[Stored data]

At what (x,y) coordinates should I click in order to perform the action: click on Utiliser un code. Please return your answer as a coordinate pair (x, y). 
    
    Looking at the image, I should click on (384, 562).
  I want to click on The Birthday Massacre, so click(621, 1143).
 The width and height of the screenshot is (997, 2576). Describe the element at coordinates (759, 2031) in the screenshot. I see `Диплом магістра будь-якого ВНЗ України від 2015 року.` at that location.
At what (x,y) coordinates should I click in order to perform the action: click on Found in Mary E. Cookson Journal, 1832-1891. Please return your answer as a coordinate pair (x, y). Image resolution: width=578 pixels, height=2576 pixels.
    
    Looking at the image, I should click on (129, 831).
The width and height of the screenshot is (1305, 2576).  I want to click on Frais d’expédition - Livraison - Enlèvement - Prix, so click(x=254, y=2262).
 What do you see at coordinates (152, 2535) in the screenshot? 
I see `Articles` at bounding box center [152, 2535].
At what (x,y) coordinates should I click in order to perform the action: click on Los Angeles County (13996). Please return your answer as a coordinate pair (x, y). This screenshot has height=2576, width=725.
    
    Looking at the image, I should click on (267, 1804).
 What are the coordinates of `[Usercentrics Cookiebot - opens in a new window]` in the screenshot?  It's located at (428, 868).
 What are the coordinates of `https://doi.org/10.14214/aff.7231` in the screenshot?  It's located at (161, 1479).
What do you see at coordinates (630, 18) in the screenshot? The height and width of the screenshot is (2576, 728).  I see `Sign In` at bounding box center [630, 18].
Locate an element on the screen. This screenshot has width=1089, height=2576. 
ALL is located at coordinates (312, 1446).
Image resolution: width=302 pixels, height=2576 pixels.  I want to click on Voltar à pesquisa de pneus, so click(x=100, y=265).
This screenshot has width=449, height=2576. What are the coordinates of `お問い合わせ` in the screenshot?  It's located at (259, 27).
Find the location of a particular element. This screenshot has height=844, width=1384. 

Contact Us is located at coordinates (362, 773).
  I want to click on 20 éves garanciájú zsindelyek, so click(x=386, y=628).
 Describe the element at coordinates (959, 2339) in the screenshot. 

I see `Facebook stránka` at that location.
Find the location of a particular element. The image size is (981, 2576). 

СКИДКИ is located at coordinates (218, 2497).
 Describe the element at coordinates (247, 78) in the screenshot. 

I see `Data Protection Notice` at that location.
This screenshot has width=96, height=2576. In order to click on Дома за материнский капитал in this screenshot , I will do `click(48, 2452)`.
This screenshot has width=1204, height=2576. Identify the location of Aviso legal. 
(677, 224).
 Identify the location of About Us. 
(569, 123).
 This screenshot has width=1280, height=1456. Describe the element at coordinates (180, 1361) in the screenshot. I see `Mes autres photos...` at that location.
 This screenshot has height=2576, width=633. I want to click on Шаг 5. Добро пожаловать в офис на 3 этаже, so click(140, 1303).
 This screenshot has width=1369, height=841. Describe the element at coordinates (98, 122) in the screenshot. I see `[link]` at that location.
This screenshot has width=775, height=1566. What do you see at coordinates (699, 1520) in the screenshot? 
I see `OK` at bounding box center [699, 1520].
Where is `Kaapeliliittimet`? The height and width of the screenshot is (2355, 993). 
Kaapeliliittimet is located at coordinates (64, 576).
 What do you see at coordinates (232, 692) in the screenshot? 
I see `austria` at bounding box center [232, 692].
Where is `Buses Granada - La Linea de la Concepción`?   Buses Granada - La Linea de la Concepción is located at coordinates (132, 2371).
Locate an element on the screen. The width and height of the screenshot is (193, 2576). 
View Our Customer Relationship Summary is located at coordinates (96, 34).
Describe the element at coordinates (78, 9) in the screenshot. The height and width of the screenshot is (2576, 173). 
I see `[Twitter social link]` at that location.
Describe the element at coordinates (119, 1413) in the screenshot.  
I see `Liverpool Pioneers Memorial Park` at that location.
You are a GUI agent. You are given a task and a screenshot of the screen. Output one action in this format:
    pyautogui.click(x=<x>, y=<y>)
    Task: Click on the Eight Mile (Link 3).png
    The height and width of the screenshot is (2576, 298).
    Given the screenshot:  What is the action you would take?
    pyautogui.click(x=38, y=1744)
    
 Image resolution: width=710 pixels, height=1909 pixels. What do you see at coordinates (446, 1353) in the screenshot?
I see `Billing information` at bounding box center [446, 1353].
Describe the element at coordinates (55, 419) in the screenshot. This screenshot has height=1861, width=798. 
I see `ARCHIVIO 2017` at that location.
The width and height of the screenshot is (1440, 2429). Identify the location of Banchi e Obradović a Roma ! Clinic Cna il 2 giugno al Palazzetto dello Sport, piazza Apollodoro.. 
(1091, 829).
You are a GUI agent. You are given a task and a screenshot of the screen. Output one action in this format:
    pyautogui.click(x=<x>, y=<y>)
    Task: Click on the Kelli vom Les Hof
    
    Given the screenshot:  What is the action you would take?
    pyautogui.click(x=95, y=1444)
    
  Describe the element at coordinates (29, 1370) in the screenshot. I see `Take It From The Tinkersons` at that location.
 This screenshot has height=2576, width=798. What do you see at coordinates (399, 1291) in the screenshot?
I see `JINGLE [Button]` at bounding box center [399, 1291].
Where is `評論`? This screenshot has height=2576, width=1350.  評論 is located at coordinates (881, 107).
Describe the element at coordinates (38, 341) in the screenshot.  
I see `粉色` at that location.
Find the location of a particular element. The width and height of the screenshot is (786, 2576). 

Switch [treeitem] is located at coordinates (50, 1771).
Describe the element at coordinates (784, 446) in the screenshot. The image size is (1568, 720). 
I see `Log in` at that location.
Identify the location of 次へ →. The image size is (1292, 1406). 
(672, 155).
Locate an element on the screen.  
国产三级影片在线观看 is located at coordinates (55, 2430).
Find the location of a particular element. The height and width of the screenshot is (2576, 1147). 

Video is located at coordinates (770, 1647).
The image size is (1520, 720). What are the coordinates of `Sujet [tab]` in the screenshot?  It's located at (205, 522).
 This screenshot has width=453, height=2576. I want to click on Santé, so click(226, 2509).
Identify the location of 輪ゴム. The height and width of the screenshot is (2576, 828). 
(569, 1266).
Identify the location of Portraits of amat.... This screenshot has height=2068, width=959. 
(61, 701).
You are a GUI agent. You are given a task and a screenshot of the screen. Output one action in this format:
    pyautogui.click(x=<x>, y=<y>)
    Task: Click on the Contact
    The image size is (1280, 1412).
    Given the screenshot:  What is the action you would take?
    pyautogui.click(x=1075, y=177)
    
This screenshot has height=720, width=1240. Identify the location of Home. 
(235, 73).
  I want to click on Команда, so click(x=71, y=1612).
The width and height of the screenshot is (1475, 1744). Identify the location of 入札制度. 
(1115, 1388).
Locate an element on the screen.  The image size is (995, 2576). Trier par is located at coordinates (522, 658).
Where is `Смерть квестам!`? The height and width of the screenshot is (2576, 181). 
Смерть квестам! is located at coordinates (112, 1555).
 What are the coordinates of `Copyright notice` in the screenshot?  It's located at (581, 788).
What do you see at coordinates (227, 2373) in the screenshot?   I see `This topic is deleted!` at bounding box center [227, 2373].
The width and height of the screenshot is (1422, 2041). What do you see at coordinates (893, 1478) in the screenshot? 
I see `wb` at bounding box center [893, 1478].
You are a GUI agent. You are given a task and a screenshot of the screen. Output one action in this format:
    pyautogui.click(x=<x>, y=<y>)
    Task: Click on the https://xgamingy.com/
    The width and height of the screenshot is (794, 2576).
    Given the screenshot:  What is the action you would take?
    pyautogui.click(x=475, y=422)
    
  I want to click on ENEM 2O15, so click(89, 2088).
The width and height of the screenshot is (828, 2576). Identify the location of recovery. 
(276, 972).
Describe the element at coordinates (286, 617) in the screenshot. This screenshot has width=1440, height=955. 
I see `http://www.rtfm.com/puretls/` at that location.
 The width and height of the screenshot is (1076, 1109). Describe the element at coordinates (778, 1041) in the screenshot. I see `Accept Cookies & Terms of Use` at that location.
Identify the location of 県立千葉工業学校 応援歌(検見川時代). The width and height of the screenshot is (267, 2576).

Work instruction
Look through the data above and return each line where the string "https" occurs.

Your solution
 What are the coordinates of `https://doi.org/10.14214/aff.7231` in the screenshot?  It's located at (161, 1479).
    Task: Click on the https://xgamingy.com/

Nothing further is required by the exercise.